Network Analysis Reveals the Combination of Controlled-Release and Regular Urea Enhances Microbial Interactions and Improves Maize Yields.

Abstract

Increased complexity of microbial networks can contribute to increased biodiversity and multifunctionality and thus crop productivity. However, it is not clear which combination ratio of regular and controlled-release urea will increase the soil microbial community complexity and improve maize yield in the North China Plain. To address this knowledge gap, a 2-year field experiment was conducted to explore the effects of the combination of regular (U) and controlled release (S) urea ratios [no fertilizer control (CT), regular urea alone (U), controlled-release urea alone (S), controlled-release urea mixed with regular urea 3:7 (SU3), controlled-release urea mixed with regular urea 5:5 (SU5), and controlled-release urea mixed with regular urea 7:3 (SU7)] on XianYu 688 yield and its rhizosphere and bulk soil microbial community composition and network complexity at different fertility stages.

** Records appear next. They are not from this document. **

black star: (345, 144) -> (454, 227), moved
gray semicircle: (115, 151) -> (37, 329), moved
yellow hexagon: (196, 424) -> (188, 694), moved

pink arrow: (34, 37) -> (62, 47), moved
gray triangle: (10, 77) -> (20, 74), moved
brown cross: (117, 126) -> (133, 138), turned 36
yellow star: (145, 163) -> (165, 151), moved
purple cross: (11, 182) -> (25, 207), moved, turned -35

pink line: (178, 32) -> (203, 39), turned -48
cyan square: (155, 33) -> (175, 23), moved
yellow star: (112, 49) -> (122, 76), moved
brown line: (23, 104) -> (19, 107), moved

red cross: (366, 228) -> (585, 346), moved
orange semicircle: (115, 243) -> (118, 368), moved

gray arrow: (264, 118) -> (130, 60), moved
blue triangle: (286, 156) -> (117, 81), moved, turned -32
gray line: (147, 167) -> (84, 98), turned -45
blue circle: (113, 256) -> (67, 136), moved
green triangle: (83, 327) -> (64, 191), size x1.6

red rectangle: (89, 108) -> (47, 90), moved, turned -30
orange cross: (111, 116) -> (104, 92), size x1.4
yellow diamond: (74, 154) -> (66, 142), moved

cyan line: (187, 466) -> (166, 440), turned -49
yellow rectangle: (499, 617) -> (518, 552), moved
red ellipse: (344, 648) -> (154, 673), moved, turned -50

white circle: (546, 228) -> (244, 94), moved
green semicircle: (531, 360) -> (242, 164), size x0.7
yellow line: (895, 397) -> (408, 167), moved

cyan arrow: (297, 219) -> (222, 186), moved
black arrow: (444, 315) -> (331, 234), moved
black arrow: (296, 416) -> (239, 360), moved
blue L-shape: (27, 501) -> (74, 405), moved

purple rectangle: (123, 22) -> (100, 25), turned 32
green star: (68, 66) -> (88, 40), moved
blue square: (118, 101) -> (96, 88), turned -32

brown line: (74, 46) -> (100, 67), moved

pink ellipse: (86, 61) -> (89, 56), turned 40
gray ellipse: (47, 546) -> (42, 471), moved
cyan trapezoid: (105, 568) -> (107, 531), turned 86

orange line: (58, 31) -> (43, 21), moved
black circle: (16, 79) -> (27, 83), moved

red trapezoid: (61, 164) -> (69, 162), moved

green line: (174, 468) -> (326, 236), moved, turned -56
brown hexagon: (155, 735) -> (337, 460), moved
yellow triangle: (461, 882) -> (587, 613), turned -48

The combination of controlled-release and regular urea increased the N agronomic efficiency, N partial factors productivity, maize yield, and grain number per spike, with the maximum maize yield (9,186 kg ha–1) being achieved when the ratio of controlled-release urea to regular urea was 3:7 (SU3, p < 0.05). Maize yield increased by 13% in the SU3 treatment compared to the CT treatment. Rhizosphere soil microbial diversity remained stable at the silking stage of maize while increased at the physiological maturity stage of maize, with the increasing controlled-release to regular N fertilizer ratios (from 3:7 to 7:3, p < 0.05). This result suggests that a combination of regular and controlled-release N fertilizer can still substantially increase soil microbial diversity in the later stages of maize growth. The combination of controlled-release and regular urea is more effective in improving microbial network total links and average degree, and N agronomic efficiency (R2 = 0.79, p < 0.01), N partial factor productivity (R2 = 0.79, p < 0.01), spikes per unit area (R2 = 0.54, p < 0.05), and maize yield (R2 = 0.42, p < 0.05) increased with the microbial network complexity. This result indicates that the higher microbial network complexity is strongly associated with the higher N agronomic efficiency and N partial factors productivity and maize yield. In conclusion, the ratio of controlled-release to regular urea at SU3 not only increases the yield of maize and N agronomic efficiency but also enhances microbial diversity and network complexity in the North China Plain.